I'll check (and if necessary fix) in a few hours. And later update on pypi.

perrette commented 1 year ago

I confirm this was fixed here: https://github.com/perrette/papers/commit/1b661e5277832e4876d03eabda71267e74c1a709 Soon to be merged in master.

boyanpenkov commented 1 year ago

Super -- thanks kindly! I pulled your archive down, and installed it. However, the traceback now reads:

(python311) → testing renamer/stage papers extract yanofsky_qc.pdf --scholar                                                20:09:24
Traceback (most recent call last):
  File "/home/boyan/boyanshouse/miniconda3/envs/python311/bin/papers", line 5, in <module>
    papers.bib.main()
  File "/home/boyan/boyanshouse/miniconda3/envs/python311/lib/python3.11/site-packages/papers/bib.py", line 1388, in main
    extractcmd(o)
  File "/home/boyan/boyanshouse/miniconda3/envs/python311/lib/python3.11/site-packages/papers/bib.py", line 1313, in extractcmd
    print(extract_pdf_metadata(o.pdf, search_doi=not o.fulltext, search_fulltext=True, scholar=o.scholar, minwords=o.word_count, max_query_words=o.word_count, image=o.image))
          ^^^^^^^^^^^^^^^^^^^^^^^^^^^^^^^^^^^^^^^^^^^^^^^^^^^^^^^^^^^^^^^^^^^^^^^^^^^^^^^^^^^^^^^^^^^^^^^^^^^^^^^^^^^^^^^^^^^^^^^^^^^^^^^^^^^^^^^^^^^^^^^^^^^^^^^^^^^^^^^^^^^
  File "/home/boyan/boyanshouse/miniconda3/envs/python311/lib/python3.11/site-packages/papers/extract.py", line 206, in extract_pdf_metadata
    return extract_txt_metadata(txt, search_doi, search_fulltext, **kw)
           ^^^^^^^^^^^^^^^^^^^^^^^^^^^^^^^^^^^^^^^^^^^^^^^^^^^^^^^^^^^^
  File "/home/boyan/boyanshouse/miniconda3/envs/python311/lib/python3.11/site-packages/papers/extract.py", line 193, in extract_txt_metadata
    bibtex = fetch_bibtex_by_fulltext_scholar(query_txt)
             ^^^^^^^^^^^^^^^^^^^^^^^^^^^^^^^^^^^^^^^^^^^
  File "/home/boyan/boyanshouse/miniconda3/envs/python311/lib/python3.11/site-packages/papers/config.py", line 224, in decorated
    res = cache[key] = fun(doi)
                       ^^^^^^^^
  File "/home/boyan/boyanshouse/miniconda3/envs/python311/lib/python3.11/site-packages/papers/extract.py", line 258, in fetch_bibtex_by_fulltext_scholar
    score = _scholar_score(txt, res.bib)
                                ^^^^^^^
AttributeError: 'dict' object has no attribute 'bib'

Please note that this is on python 3.11 now, instead of the 3.8 I was testing on this morning (chardet would not play nice with that one...).

If this is getting annoying and you can tell me what your CONTRIBUTING.md looks like, I can try to debug...

perrette commented 1 year ago

Hi, unfortunately I don't have python 3.11 installed right now. I just finished to implement other long-awaited changes and pushed a version 2 to pypi. You might try that one pip install -U papers-cli though I don't think I did any work on scholarly so I don't expect that will fix your issue. And I do not have structured contribution guidelines to offer at this point, sorry. Others have just cloned and made a pull request. If you have specific questions I am glad to answer.

Here we have one of two situations:

If you like me to take a look, you can just drop me your PDF and sum up the set of commands causing the issue.
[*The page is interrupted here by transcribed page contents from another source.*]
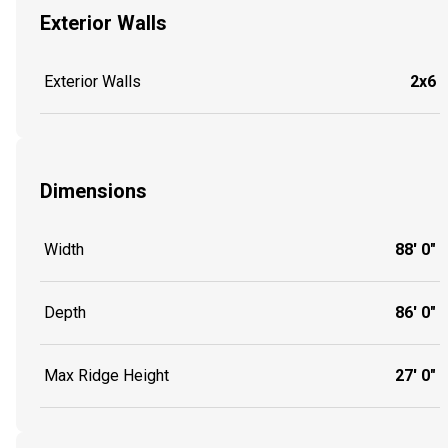
Exterior Walls
Exterior Walls
2x6
Dimensions
Width
88' 0"
Depth
86' 0"
Max Ridge Height
27' 0"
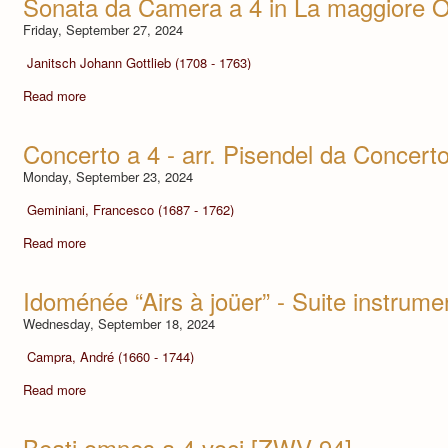
Sonata da Camera a 4 in La maggiore O
Friday, September 27, 2024
Janitsch Johann Gottlieb (1708 - 1763)
Read more
Concerto a 4 - arr. Pisendel da Concert
Monday, September 23, 2024
Geminiani, Francesco (1687 - 1762)
Read more
Idoménée “Airs à joüer” - Suite instrume
Wednesday, September 18, 2024
Campra, André (1660 - 1744)
Read more
Beati omnes a 4 voci [ZWV 94]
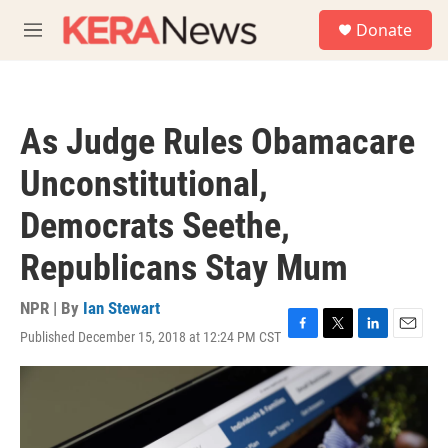
Skip to main content
S
Donate
e
M
a
e
r
n
c
u
h
As Judge Rules Obamacare
u
e
Unconstitutional,
r
y
Democrats Seethe,
Republicans Stay Mum
NPR | By
Ian Stewart
Published December 15, 2018 at 12:24 PM CST
F
T
L
E
a
w
i
m
c
i
n
a
e
t
k
i
b
t
e
l
o
e
d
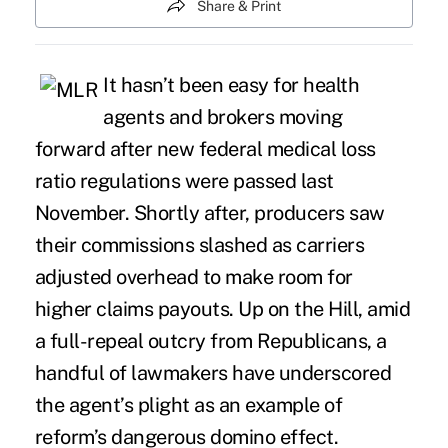
Share & Print
It hasn’t been easy for health
agents and brokers moving
forward after new federal medical loss
ratio regulations were passed last
November. Shortly after, producers saw
their commissions slashed as carriers
adjusted overhead to make room for
higher claims payouts. Up on the Hill, amid
a full-repeal outcry from Republicans, a
handful of lawmakers have underscored
the
agent’s plight
as an example of
reform’s dangerous domino effect.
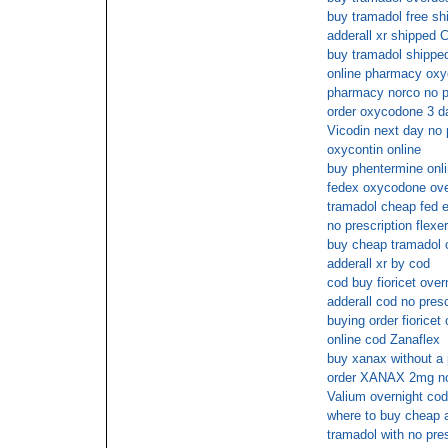
buy tramadol free sh
adderall xr shipped
buy tramadol shipped
online pharmacy ox
pharmacy norco no p
order oxycodone 3 d
Vicodin next day no 
oxycontin online
buy phentermine onli
fedex oxycodone ove
tramadol cheap fed e
no prescription flexer
buy cheap tramadol 
adderall xr by cod
cod buy fioricet over
adderall cod no presc
buying order fioricet
online cod Zanaflex
buy xanax without a 
order XANAX 2mg no 
Valium overnight cod
where to buy cheap a
tramadol with no pres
Disconnecting for now. Not sure when I'll have time again...

In case you find what's wrong, it would be great to add a test, too.

perrette commented 1 year ago

In any case, papers extract --scholar somepaper.pdf definitely works for me. For now I'll just class as not reprocible until news.
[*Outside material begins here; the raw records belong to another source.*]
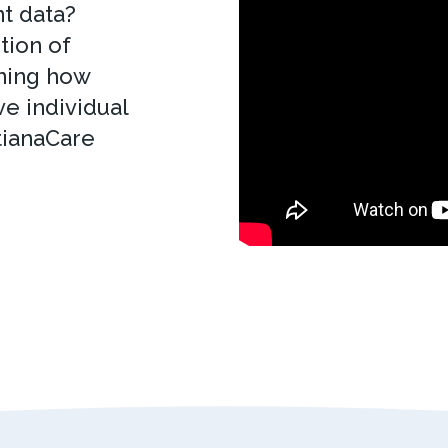
t data?
tion of
ining how
e individual
tianaCare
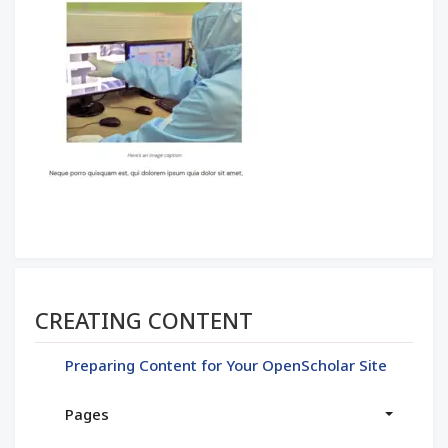
Section menu
CREATING CONTENT
Preparing Content for Your OpenScholar Site
Pages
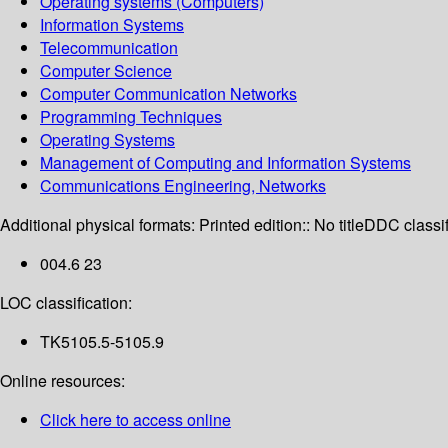
Operating systems (Computers)
Information Systems
Telecommunication
Computer Science
Computer Communication Networks
Programming Techniques
Operating Systems
Management of Computing and Information Systems
Communications Engineering, Networks
Additional physical formats:
Printed edition:: No title
DDC classif
004.6 23
LOC classification:
TK5105.5-5105.9
Online resources:
Click here to access online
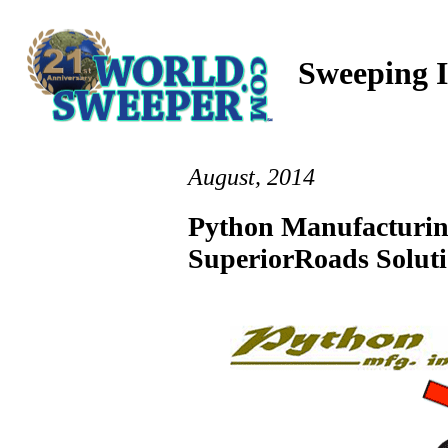
Sweeping I
August, 2014
Python Manufacturin
SuperiorRoads Solut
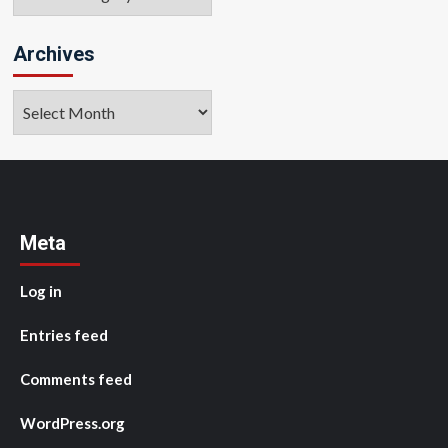
Archives
Archives
Meta
Log in
Entries feed
Comments feed
WordPress.org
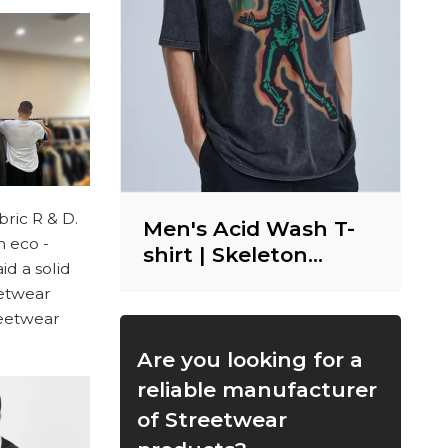
ric R & D.
Men's Acid Wash T-
m eco -
shirt | Skeleton
id a solid
Graphic | DTG Print |
eetwear
Heavy Weight
treetwear
Cotton | Vintage
Streetwear
Are you looking for a
reliable manufacturer
of Streetwear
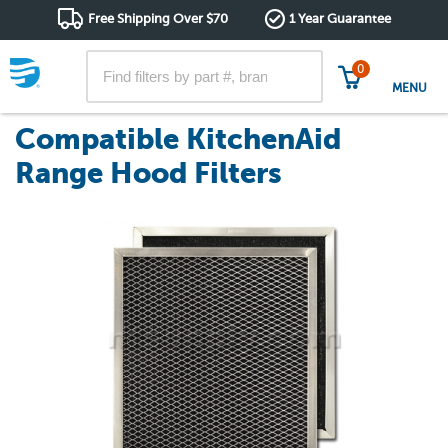
Free Shipping Over $70
1 Year Guarantee
0
MENU
Compatible KitchenAid
Range Hood Filters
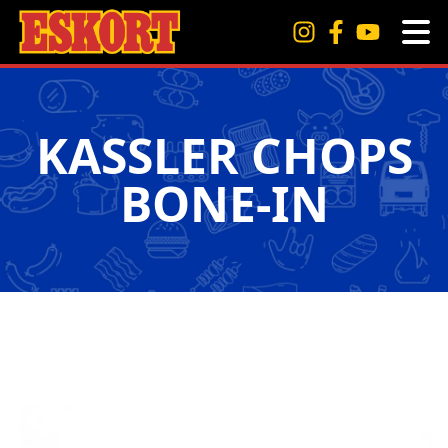
KASSLER CHOPS
BONE-IN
perrette commented 1 year ago

I updated to v2.1 with better pip/pyproject.toml distribution. Locally it also passes the tests with py311 (does not work with github CI + tox yet). I'm closing it for now. Please re-open if the issue persists.

boyanpenkov commented 1 year ago

Ok, after some more poking around, I do see that with a bunch of other pdfs, both --scholar and without --scholar work, so the issue could be specific to the subset of files I had chosen. To confirm, this is on papers-cli 2.1.1, running under the 3.11 interpreter.

I think I'll clone and poke around, and issue PR's as needed; re: CONTRIBUTING.md, if you end up wanting things like flake8 or black, please let me know and I'll end up cleaning them up.

Again, thanks for your responsiveness here, and I look forward to seeing what's up!